▸ WHAT THE TASK REQUIRES
Please copy every line of the data in which the string "pamięcią" appears.

►

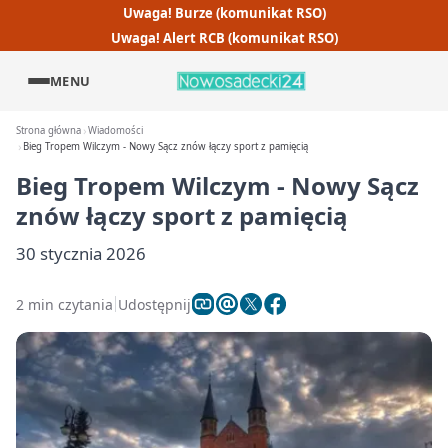
Uwaga! Burze (komunikat RSO)
Uwaga! Alert RCB (komunikat RSO)
MENU
Strona główna
Wiadomości
Bieg Tropem Wilczym - Nowy Sącz znów łączy sport z pamięcią
Bieg Tropem Wilczym - Nowy Sącz
znów łączy sport z pamięcią
30 stycznia 2026
2 min czytania
Udostępnij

◄

▸ WRITTEN RESPONSE
Bieg Tropem Wilczym - Nowy Sącz znów łączy sport z pamięcią
znów łączy sport z pamięcią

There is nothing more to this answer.